Телеэкран пробил четырнадцать. Еще десять минут, и надо выходить: обеденный перерыв заканчивался через полчаса.
Как ни странно, бой часов подкрепил его дух. Уинстон был одиноким призраком, шепчущим правду, которую никому не услышать. Только пока он ее шепчет, каким-то неясным образом связь времен не рвется. Наследие человечества несет не тот, кого слышат, а тот, кто сохраняет рассудок. Он вернулся к столу, макнул перо в чернильницу и записал:
Из эпохи уравниловки, из эпохи одиночества, из эпохи Большого Брата, из эпохи двоемыслия приветствую будущее или прошлое, времена, когда мысль свободна, когда люди отличаются один от другого и не живут поодиночке, времена, где существует правда и сделанное нельзя переиначить!
Он уже мертвец, подумал Уинстон. Показалось, что только теперь, взявшись и обретя способность выражать мысли на бумаге, он и предпринял решающий шаг. Последствия любого поступка в самом же поступке и содержатся. Он вывел:
Помыслокриминал не влечет за собой смерть: он и есть смерть.
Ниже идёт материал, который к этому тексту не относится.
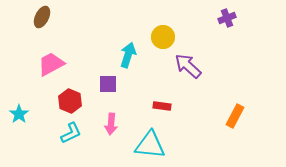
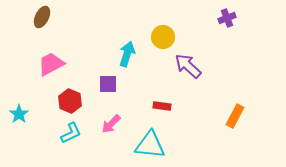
cyan arrow: moved 1 px left, 1 px up
pink arrow: rotated 40 degrees clockwise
Теперь, осознав себя мертвецом, Уинстон понял, как важно оставаться в живых как можно дольше. Пальцы правой руки запачкались в чернилах. Именно такая деталь и может выдать. Какой-нибудь пронырливый товарищ в министерстве (скорее всего, женщина – вроде той тощей блондинки или девицы из департамента беллетристики) начнет интересоваться, почему ты работал во время обеденного перерыва, почему воспользовался старомодным пером, что именно писал, и сообщит, куда следует. Уинстон пошел в ванную и тщательно смыл чернила шершавым, как наждак, темно-коричневым мылом: для этой цели оно годилось прекрасно.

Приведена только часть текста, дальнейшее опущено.